Auditing collected data

The dataset collected by the Credolab SDK is secured using AES symmetric encryption. To decrypt this dataset, you'll need to obtain decryption keys from the Credolab team. These keys consist of an AES encryption key and an initialization vector (IV).

To obtain the decryption key pair, submit the dataset collected by the SDK to the designated Credolab API. The API will return the key pair required to decrypt the dataset using the AES encryption algorithm.

Below, you can find the detailed manual on how to decrypt the dataset collected

  1. Obtain API key
  2. Receive encryption keys
  3. Decrypt dataset
  4. Run decryption flow for the dataset collected by SDK

1. Obtain API key

The API key - is the key Credolab uses to identify the client who is try receive the encryption keys for the dataset.

How to get the API key:

  • the API key with Decrypter should be provided by Credolab CSM

2. Receive encryption keys

POST /api/datasets/v1/decryptionkeys

Request Description

Get decryption keys for the dataset provided

Pay attention: the request to the API mentioned are rate limited (10 per day)

Request Headers

HeaderValueDescription
AuthorizationBearer $API_KEYThe header is used to authorize the request. Remember that you will have to replace $API_KEY with your actual API key from Obtain API key

Request Parameters

Name

Description

data [string]

The mobile dataset collected by Credolab SDK

Response Parameters

Name

Description

aes [string]

Base64 encoded AES key required during the decryption process.

iv
[string]

Base64 encoded initialization vector required during the decryption process.

3. Decrypt dataset

The data collected by Credolab is both compressed (zipped) and encrypted. To audit or access this data, you will need the encryption keys, which can be obtained through the Credolab API.
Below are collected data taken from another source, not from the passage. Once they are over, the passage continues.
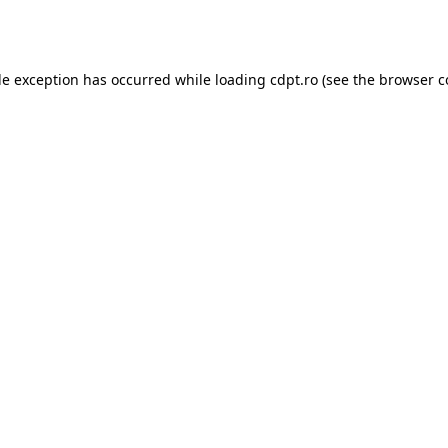
de exception has occurred while loading
cdpt.ro
(see the
browser c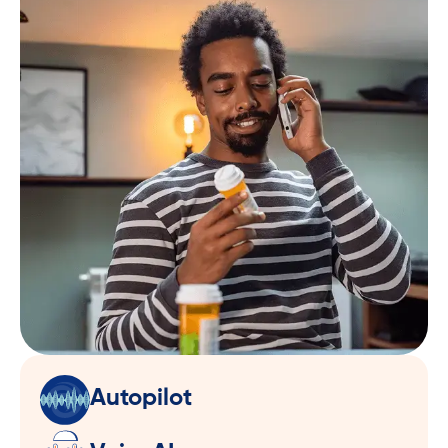
Autopilot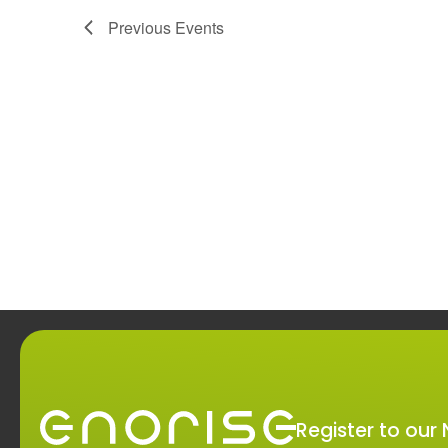
Navigation
Previous
Events
Register to our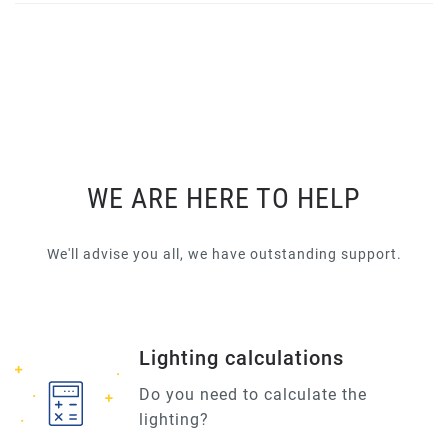
WE ARE HERE TO HELP
We'll advise you all, we have outstanding support.
Lighting calculations
Do you need to calculate the
lighting?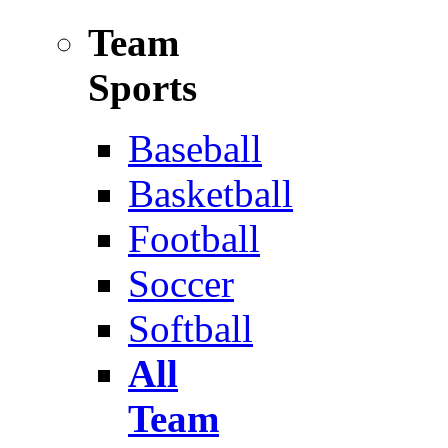
Team
Sports
Baseball
Basketball
Football
Soccer
Softball
All
Team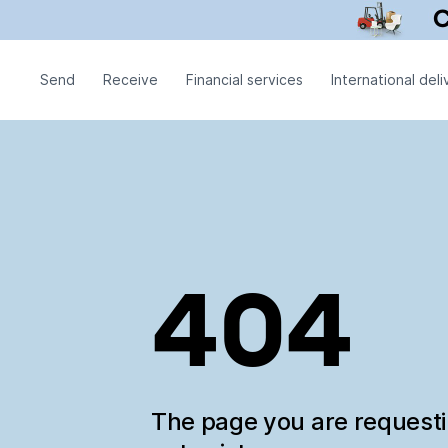
Send
Receive
Financial services
International deli
404
The page you are request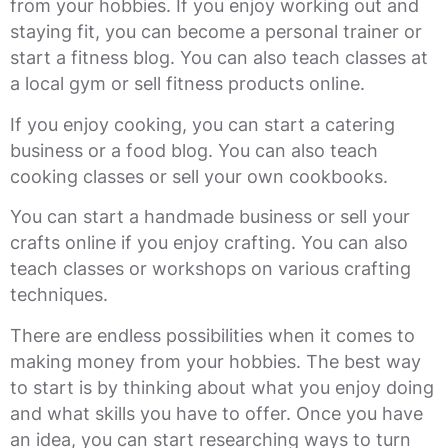
from your hobbies. If you enjoy working out and
staying fit, you can become a personal trainer or
start a fitness blog. You can also teach classes at
a local gym or sell fitness products online.
If you enjoy cooking, you can start a catering
business or a food blog. You can also teach
cooking classes or sell your own cookbooks.
You can start a handmade business or sell your
crafts online if you enjoy crafting. You can also
teach classes or workshops on various crafting
techniques.
There are endless possibilities when it comes to
making money from your hobbies. The best way
to start is by thinking about what you enjoy doing
and what skills you have to offer. Once you have
an idea, you can start researching ways to turn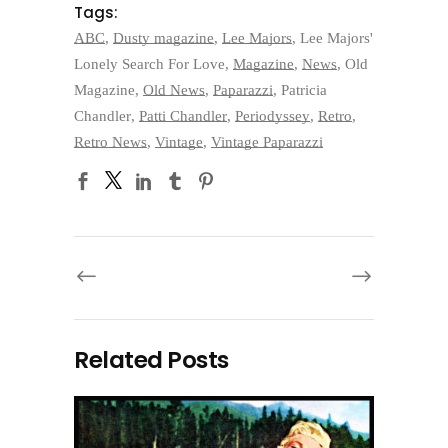
Tags:
ABC
,
Dusty magazine
,
Lee Majors
,
Lee Majors'
Lonely Search For Love
,
Magazine
,
News
,
Old
Magazine
,
Old News
,
Paparazzi
,
Patricia
Chandler
,
Patti Chandler
,
Periodyssey
,
Retro
,
Retro News
,
Vintage
,
Vintage Paparazzi
Related Posts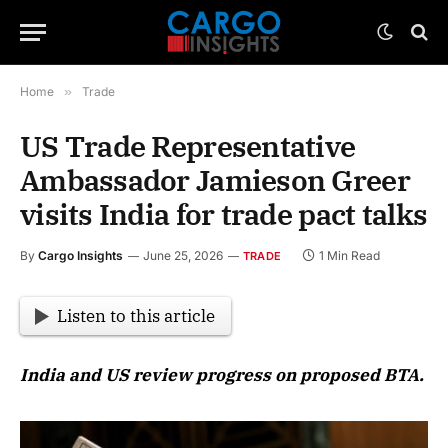
Home
»
Trade
US Trade Representative
Ambassador Jamieson Greer
visits India for trade pact talks
By
Cargo Insights
June 25, 2026
1 Min Read
TRADE
Listen to this article
India and US review progress on proposed BTA.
Below is a Python function that can be used to decrypt the encrypted dataset:

def decrypt(key, iv, data):
    """
    Decrypts the given data using the provided key and initialization vector (IV).

    This function takes in a key, initialization vector (IV), and encrypted data, 
    and returns the decrypted data as a JSON string.

    Args:
        key (str): base64 encoded encryption key used for decryption (from API response).
        iv (str): base64 encoded initialization vector used for decryption (from API response).
        data (str): data returned by the Credolab SDK.

    Returns:
        str: A JSON string representing the decrypted data.
    """
    # get encrypted data bytes
    encrypted_data_bytes = base64.b64decode(data)

    # get encrypted payload data from the data returned by SDK
    # 292 - magic number defined by Credolab, the bytes before are related to some meta information
    payload_start = 292
    encrypted_payload = encrypted_data_bytes[payload_start:]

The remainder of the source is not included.